If this were me a decade ago, this feeling would have sent me spiraling into panic and self-blame. Now, I recognize it as my periodic invitation to wrestle with meaning anew. Instead of trying to solve the question intellectually, I followed Brooks’ advice: I took a notebook to a quiet coffee shop, left my phone in the car, and sat with paper and pen for 90 minutes.
- Why do things happen the way they do in my life? Because I chose work that puts me in direct contact with human complexity.
- Why do I do what I do? Because helping people navigate uncertainty feels more meaningful than providing easy answers.
- Why does my life matter? Not because I’m changing the world in some grand way, but because I’m contributing to conversations that help people think more clearly about what they value, which creates empowered choices for a fulfilling life.
The PhD I eventually completed, the career in leadership development I built, the newsletter I now write exploring human behavior—none of these emerged from solving my meaning crisis like an equation. They emerged from learning to dance with uncertainty, to find coherence in complexity, to build purpose from the pieces available to me, to discover significance in service to others grappling with similar questions.
Brooks taught me that meaning isn’t a destination but a way of traveling. The wrestling never gets easier, but we can find joy in the difficulty. We can flip the struggle from adversarial to collaborative, letting each crisis of meaning teach us something new about ourselves and what we value. More importantly, we can get faster at moving from existential paralysis to purposeful action.
For my soccer-playing self, trapped in the belief that meaning should be permanent and given, providing a solid, sensible structure to one’s life, this would have sounded like terrible news. But it’s actually liberating.
It means we’re never stuck. It means every ending contains the seeds of a new beginning. It means the next time you find yourself questioning everything (and you will), you don’t have to panic. You can grab a notebook, find a quiet space, and ask yourself the three questions that matter most. It means the voice in your head saying “I can’t” is just the first bid in a negotiation, not the final word.

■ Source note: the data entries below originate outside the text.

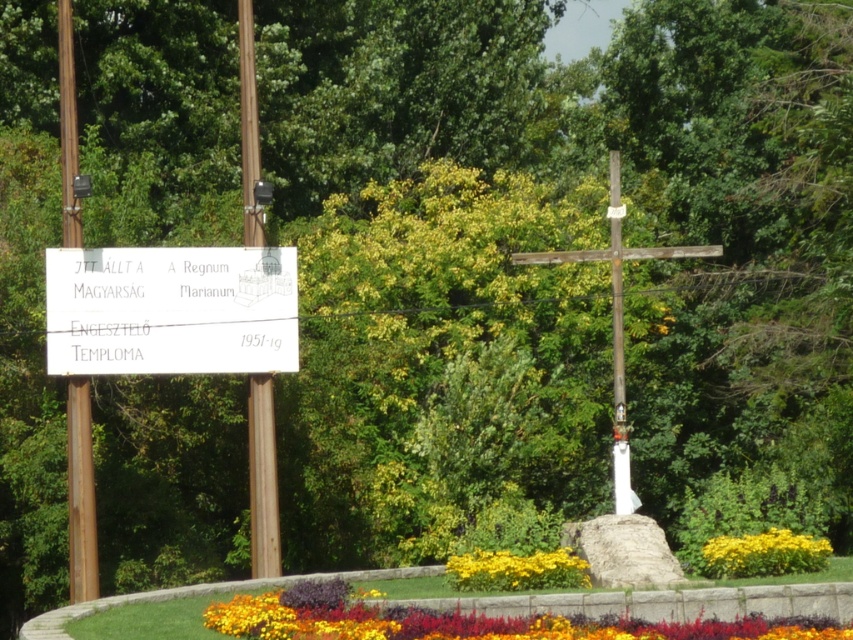 Which is above, white paper sign at upper left or brown wooden signpost at left?

white paper sign at upper left

Can you confirm if white paper sign at upper left is positioned below brown wooden signpost at left?

Actually, white paper sign at upper left is above brown wooden signpost at left.

Find the location of a particular element. white paper sign at upper left is located at coordinates (170, 310).

In order to click on white paper sign at upper left in this screenshot , I will do `click(170, 310)`.

Looking at this image, can you confirm if white paper sign at upper left is smaller than multicolored fabric flowers at lower center?

No.

Where is `white paper sign at upper left`? Image resolution: width=853 pixels, height=640 pixels. white paper sign at upper left is located at coordinates (170, 310).

Who is more forward, (61, 40) or (786, 545)?

Point (786, 545)

Does brown wooden signpost at left have a lesser height compared to yellow matte flower at lower right?

No.

Which is in front, point (79, 420) or point (759, 532)?

Point (759, 532) is in front.

Find the location of `brown wooden signpost at left`. brown wooden signpost at left is located at coordinates (80, 493). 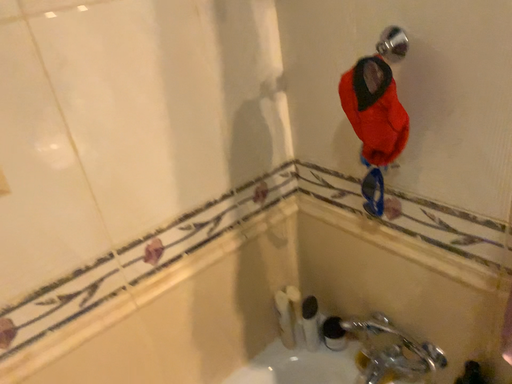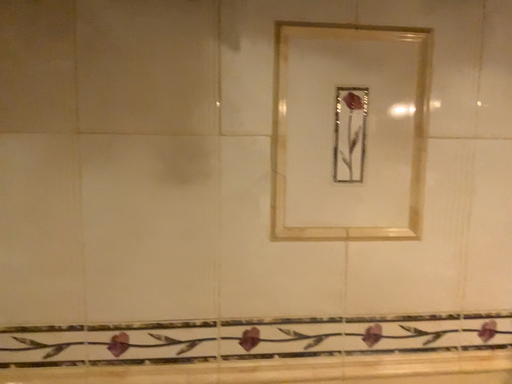 Question: Which way did the camera rotate in the video?

Choices:
 (A) rotated upward
 (B) rotated downward

Answer: (A) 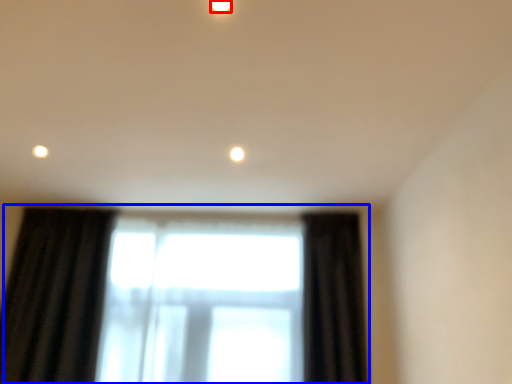 Question: Which object is further to the camera taking this photo, lighting (highlighted by a red box) or window (highlighted by a blue box)?

Choices:
 (A) lighting
 (B) window

Answer: (B) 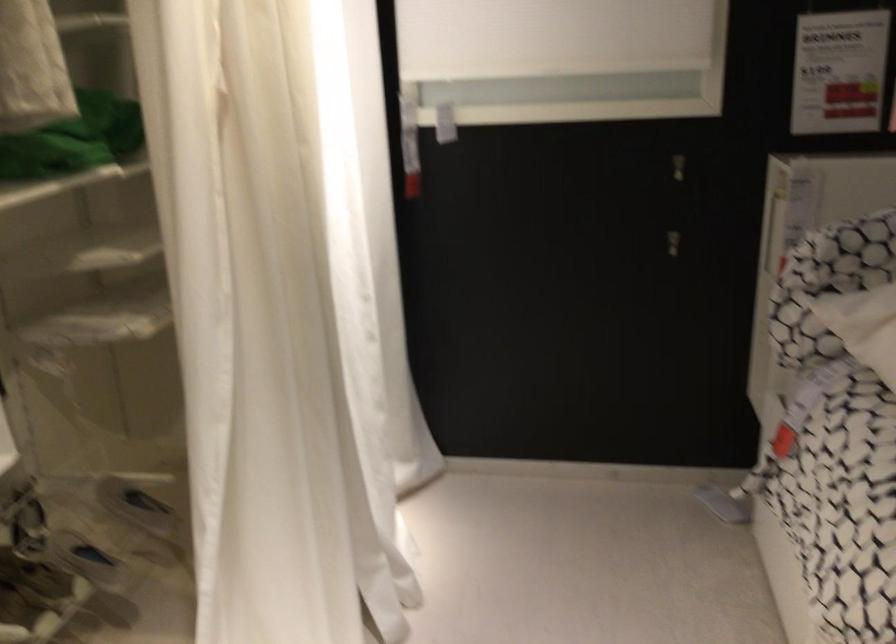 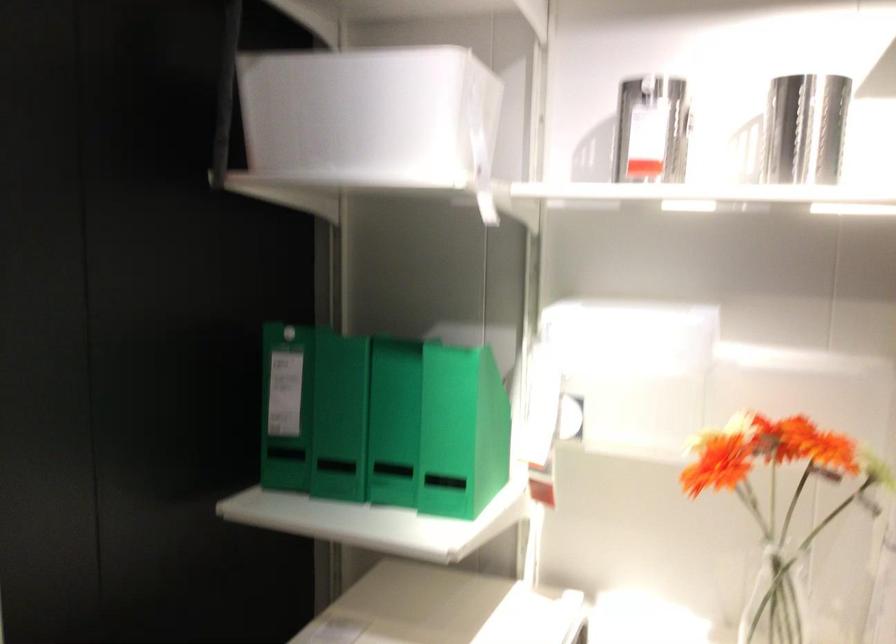 Question: The camera is either moving clockwise (left) or counter-clockwise (right) around the object. The first image is from the beginning of the video and the second image is from the end. Is the camera moving left or right when shooting the video?

Choices:
 (A) Left
 (B) Right

Answer: (B) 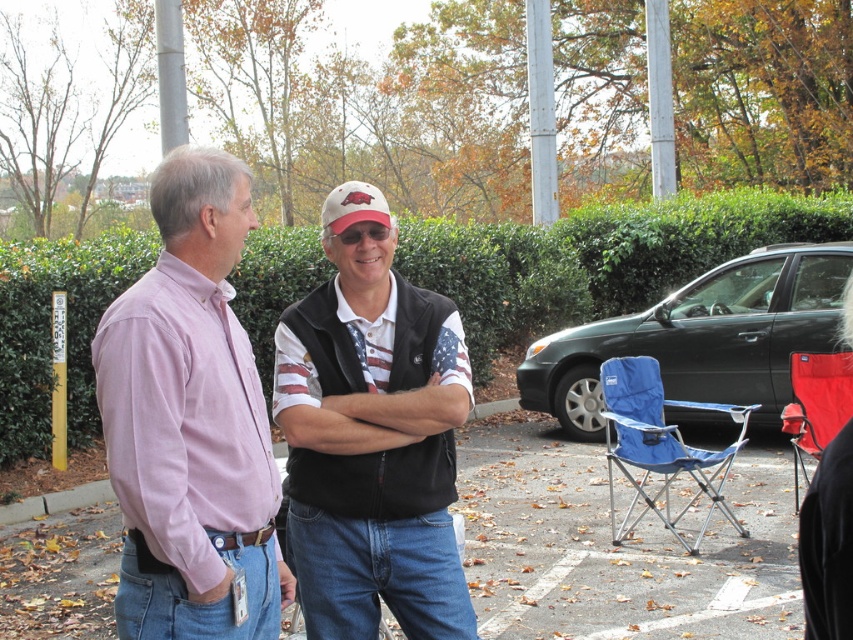 Question: Which point is farther to the camera?

Choices:
 (A) pink cotton shirt at center
 (B) american flag fabric vest at center
 (C) dark green matte car at right

Answer: (C)

Question: Is american flag fabric vest at center thinner than dark green matte car at right?

Choices:
 (A) no
 (B) yes

Answer: (B)

Question: Does pink cotton shirt at center lie behind dark green matte car at right?

Choices:
 (A) no
 (B) yes

Answer: (A)

Question: In this image, where is dark green matte car at right located relative to white matte baseball cap at center?

Choices:
 (A) left
 (B) right

Answer: (B)

Question: Estimate the real-world distances between objects in this image. Which object is closer to the dark green matte car at right?

Choices:
 (A) white matte baseball cap at center
 (B) american flag fabric vest at center

Answer: (A)

Question: Which object is closer to the camera taking this photo?

Choices:
 (A) white matte baseball cap at center
 (B) pink cotton shirt at center
 (C) american flag fabric vest at center
 (D) dark green matte car at right

Answer: (B) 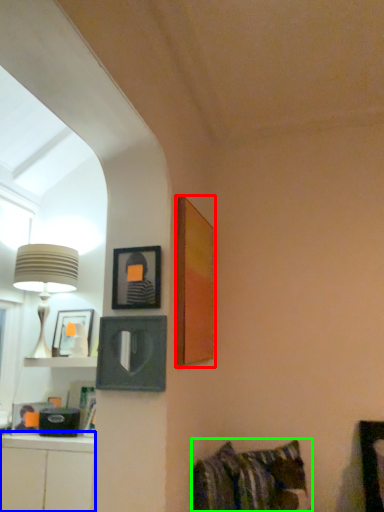 Question: Which is farther away from picture frame (highlighted by a red box)? cabinetry (highlighted by a blue box) or bed (highlighted by a green box)?

Choices:
 (A) cabinetry
 (B) bed

Answer: (A) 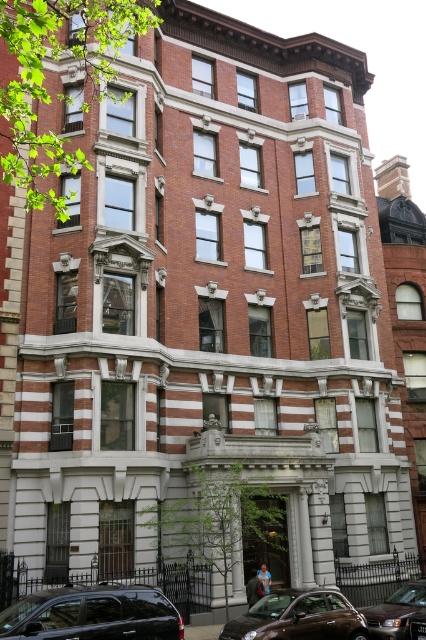 Question: From the image, what is the correct spatial relationship of shiny brown car at lower center in relation to shiny brown sedan at lower right?

Choices:
 (A) right
 (B) left

Answer: (B)

Question: Estimate the real-world distances between objects in this image. Which object is farther from the shiny black suv at lower left?

Choices:
 (A) shiny brown sedan at lower right
 (B) shiny brown car at lower center

Answer: (A)

Question: Among these points, which one is farthest from the camera?

Choices:
 (A) (386, 604)
 (B) (120, 593)

Answer: (A)

Question: Which object appears closest to the camera in this image?

Choices:
 (A) shiny brown sedan at lower right
 (B) shiny brown car at lower center

Answer: (B)

Question: Is shiny black suv at lower left bigger than shiny brown sedan at lower right?

Choices:
 (A) no
 (B) yes

Answer: (A)

Question: Does shiny black suv at lower left appear on the left side of shiny brown sedan at lower right?

Choices:
 (A) yes
 (B) no

Answer: (A) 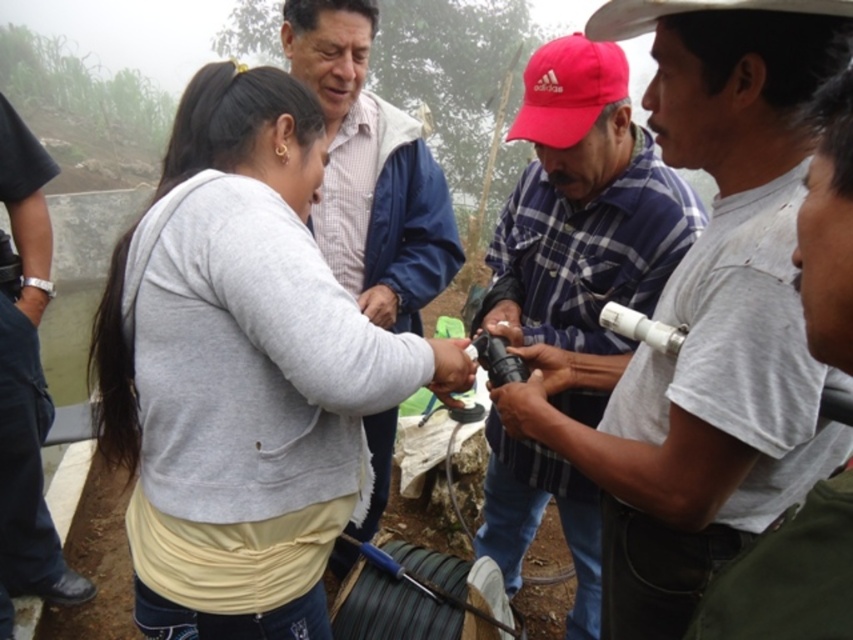 Question: Does light gray sweatshirt at center appear on the left side of plaid fabric shirt at center?

Choices:
 (A) no
 (B) yes

Answer: (B)

Question: Is the position of plaid fabric shirt at center less distant than that of black leather watch at left?

Choices:
 (A) no
 (B) yes

Answer: (B)

Question: Estimate the real-world distances between objects in this image. Which object is farther from the light gray sweatshirt at center?

Choices:
 (A) black leather watch at left
 (B) plaid fabric shirt at center
 (C) matte blue jacket at center

Answer: (A)

Question: Which object appears closest to the camera in this image?

Choices:
 (A) light gray sweatshirt at center
 (B) matte blue jacket at center
 (C) black leather watch at left

Answer: (A)

Question: Can you confirm if light gray sweatshirt at center is positioned to the left of black leather watch at left?

Choices:
 (A) yes
 (B) no

Answer: (B)

Question: Which point is farther to the camera?

Choices:
 (A) plaid fabric shirt at center
 (B) matte blue jacket at center
 (C) light gray sweatshirt at center

Answer: (A) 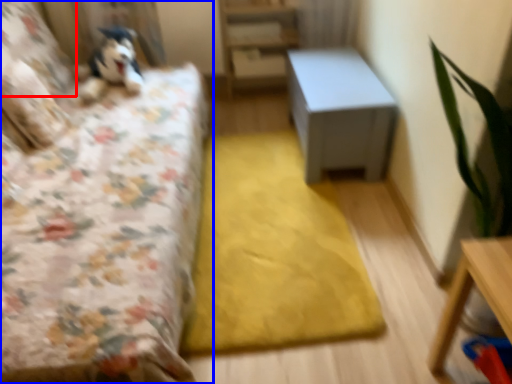 Question: Which of the following is the farthest to the observer, pillow (highlighted by a red box) or bed (highlighted by a blue box)?

Choices:
 (A) pillow
 (B) bed

Answer: (A)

There’s a strange irony in the search for meaning: the harder you chase it, the more elusive it becomes. But learn to wrestle with the question instead of demanding an answer, and meaning stops running. It starts dancing. Just like that perfect touch I used to feel on the field, you can’t force the magic. You can only create the conditions for it to appear. Complex problems, it turns out, prefer partners to pursuers.